Records contained in a dataset:

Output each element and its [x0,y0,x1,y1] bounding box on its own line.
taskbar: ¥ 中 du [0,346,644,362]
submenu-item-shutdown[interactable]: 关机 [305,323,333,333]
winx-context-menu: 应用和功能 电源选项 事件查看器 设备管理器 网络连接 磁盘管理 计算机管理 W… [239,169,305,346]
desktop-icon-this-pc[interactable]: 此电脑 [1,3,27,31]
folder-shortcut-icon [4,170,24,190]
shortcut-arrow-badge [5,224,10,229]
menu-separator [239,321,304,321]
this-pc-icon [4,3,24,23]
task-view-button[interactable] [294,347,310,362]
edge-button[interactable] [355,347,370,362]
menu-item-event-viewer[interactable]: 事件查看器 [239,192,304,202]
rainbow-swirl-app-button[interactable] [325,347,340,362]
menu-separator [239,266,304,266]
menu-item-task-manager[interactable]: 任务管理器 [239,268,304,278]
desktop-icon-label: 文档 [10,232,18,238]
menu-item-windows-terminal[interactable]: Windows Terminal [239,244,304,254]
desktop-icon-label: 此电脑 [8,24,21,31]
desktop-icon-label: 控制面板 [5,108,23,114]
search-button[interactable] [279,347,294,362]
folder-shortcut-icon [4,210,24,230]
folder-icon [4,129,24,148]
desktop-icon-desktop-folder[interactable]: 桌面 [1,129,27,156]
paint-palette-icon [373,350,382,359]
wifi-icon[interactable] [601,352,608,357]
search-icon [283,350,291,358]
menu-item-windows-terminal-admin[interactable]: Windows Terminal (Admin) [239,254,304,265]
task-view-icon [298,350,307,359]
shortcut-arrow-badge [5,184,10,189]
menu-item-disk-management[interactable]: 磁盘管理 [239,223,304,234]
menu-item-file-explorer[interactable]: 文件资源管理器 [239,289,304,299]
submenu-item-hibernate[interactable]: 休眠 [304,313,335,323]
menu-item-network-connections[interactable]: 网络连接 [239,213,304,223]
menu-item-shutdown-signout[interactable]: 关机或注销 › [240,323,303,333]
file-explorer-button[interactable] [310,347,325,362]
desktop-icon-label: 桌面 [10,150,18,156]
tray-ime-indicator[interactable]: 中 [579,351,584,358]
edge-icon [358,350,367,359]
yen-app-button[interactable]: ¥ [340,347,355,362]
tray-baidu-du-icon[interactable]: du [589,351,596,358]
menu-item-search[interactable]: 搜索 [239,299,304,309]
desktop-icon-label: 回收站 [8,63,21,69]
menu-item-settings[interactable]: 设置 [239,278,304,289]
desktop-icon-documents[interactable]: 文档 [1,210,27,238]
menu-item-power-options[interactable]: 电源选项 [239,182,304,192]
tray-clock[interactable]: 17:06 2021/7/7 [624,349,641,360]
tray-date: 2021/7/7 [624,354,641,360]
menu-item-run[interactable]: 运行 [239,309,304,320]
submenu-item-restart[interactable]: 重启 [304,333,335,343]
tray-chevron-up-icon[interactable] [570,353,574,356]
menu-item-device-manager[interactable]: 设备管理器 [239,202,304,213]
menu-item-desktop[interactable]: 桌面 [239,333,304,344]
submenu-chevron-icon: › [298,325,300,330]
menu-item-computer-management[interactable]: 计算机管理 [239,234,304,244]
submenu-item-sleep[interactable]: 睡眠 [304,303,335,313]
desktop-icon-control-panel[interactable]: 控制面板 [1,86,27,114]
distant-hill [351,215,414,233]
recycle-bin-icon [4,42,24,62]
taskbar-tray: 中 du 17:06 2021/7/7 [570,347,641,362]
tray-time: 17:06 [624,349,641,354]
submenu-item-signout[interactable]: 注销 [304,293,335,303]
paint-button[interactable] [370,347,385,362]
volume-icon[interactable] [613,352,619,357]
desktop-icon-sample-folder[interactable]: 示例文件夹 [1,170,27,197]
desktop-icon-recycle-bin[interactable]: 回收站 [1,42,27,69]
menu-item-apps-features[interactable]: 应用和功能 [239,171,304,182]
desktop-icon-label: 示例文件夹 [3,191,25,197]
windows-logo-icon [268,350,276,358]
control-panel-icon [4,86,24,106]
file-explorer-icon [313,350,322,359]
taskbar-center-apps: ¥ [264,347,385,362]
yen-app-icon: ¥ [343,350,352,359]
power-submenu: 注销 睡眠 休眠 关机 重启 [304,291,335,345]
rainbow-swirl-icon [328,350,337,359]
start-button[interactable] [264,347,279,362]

== Instructions for the task ==
Write the data back out verbatim.

== Result ==
Output each element and its [x0,y0,x1,y1] bounding box on its own line.
taskbar: ¥ 中 du [0,346,644,362]
submenu-item-shutdown[interactable]: 关机 [305,323,333,333]
winx-context-menu: 应用和功能 电源选项 事件查看器 设备管理器 网络连接 磁盘管理 计算机管理 W… [239,169,305,346]
desktop-icon-this-pc[interactable]: 此电脑 [1,3,27,31]
folder-shortcut-icon [4,170,24,190]
shortcut-arrow-badge [5,224,10,229]
menu-separator [239,321,304,321]
this-pc-icon [4,3,24,23]
task-view-button[interactable] [294,347,310,362]
edge-button[interactable] [355,347,370,362]
menu-item-event-viewer[interactable]: 事件查看器 [239,192,304,202]
rainbow-swirl-app-button[interactable] [325,347,340,362]
menu-separator [239,266,304,266]
menu-item-task-manager[interactable]: 任务管理器 [239,268,304,278]
desktop-icon-label: 文档 [10,232,18,238]
menu-item-windows-terminal[interactable]: Windows Terminal [239,244,304,254]
desktop-icon-label: 此电脑 [8,24,21,31]
desktop-icon-label: 控制面板 [5,108,23,114]
search-button[interactable] [279,347,294,362]
folder-shortcut-icon [4,210,24,230]
folder-icon [4,129,24,148]
desktop-icon-desktop-folder[interactable]: 桌面 [1,129,27,156]
paint-palette-icon [373,350,382,359]
wifi-icon[interactable] [601,352,608,357]
search-icon [283,350,291,358]
menu-item-windows-terminal-admin[interactable]: Windows Terminal (Admin) [239,254,304,265]
task-view-icon [298,350,307,359]
shortcut-arrow-badge [5,184,10,189]
menu-item-disk-management[interactable]: 磁盘管理 [239,223,304,234]
menu-item-file-explorer[interactable]: 文件资源管理器 [239,289,304,299]
submenu-item-hibernate[interactable]: 休眠 [304,313,335,323]
menu-item-network-connections[interactable]: 网络连接 [239,213,304,223]
menu-item-shutdown-signout[interactable]: 关机或注销 › [240,323,303,333]
file-explorer-button[interactable] [310,347,325,362]
desktop-icon-label: 桌面 [10,150,18,156]
tray-ime-indicator[interactable]: 中 [579,351,584,358]
edge-icon [358,350,367,359]
yen-app-button[interactable]: ¥ [340,347,355,362]
tray-baidu-du-icon[interactable]: du [589,351,596,358]
menu-item-search[interactable]: 搜索 [239,299,304,309]
desktop-icon-label: 回收站 [8,63,21,69]
menu-item-settings[interactable]: 设置 [239,278,304,289]
desktop-icon-documents[interactable]: 文档 [1,210,27,238]
menu-item-power-options[interactable]: 电源选项 [239,182,304,192]
tray-clock[interactable]: 17:06 2021/7/7 [624,349,641,360]
tray-date: 2021/7/7 [624,354,641,360]
menu-item-run[interactable]: 运行 [239,309,304,320]
submenu-item-restart[interactable]: 重启 [304,333,335,343]
tray-chevron-up-icon[interactable] [570,353,574,356]
menu-item-device-manager[interactable]: 设备管理器 [239,202,304,213]
menu-item-desktop[interactable]: 桌面 [239,333,304,344]
submenu-chevron-icon: › [298,325,300,330]
menu-item-computer-management[interactable]: 计算机管理 [239,234,304,244]
submenu-item-sleep[interactable]: 睡眠 [304,303,335,313]
desktop-icon-control-panel[interactable]: 控制面板 [1,86,27,114]
distant-hill [351,215,414,233]
recycle-bin-icon [4,42,24,62]
taskbar-tray: 中 du 17:06 2021/7/7 [570,347,641,362]
tray-time: 17:06 [624,349,641,354]
submenu-item-signout[interactable]: 注销 [304,293,335,303]
paint-button[interactable] [370,347,385,362]
volume-icon[interactable] [613,352,619,357]
desktop-icon-sample-folder[interactable]: 示例文件夹 [1,170,27,197]
desktop-icon-recycle-bin[interactable]: 回收站 [1,42,27,69]
menu-item-apps-features[interactable]: 应用和功能 [239,171,304,182]
desktop-icon-label: 示例文件夹 [3,191,25,197]
windows-logo-icon [268,350,276,358]
control-panel-icon [4,86,24,106]
file-explorer-icon [313,350,322,359]
taskbar-center-apps: ¥ [264,347,385,362]
yen-app-icon: ¥ [343,350,352,359]
power-submenu: 注销 睡眠 休眠 关机 重启 [304,291,335,345]
rainbow-swirl-icon [328,350,337,359]
start-button[interactable] [264,347,279,362]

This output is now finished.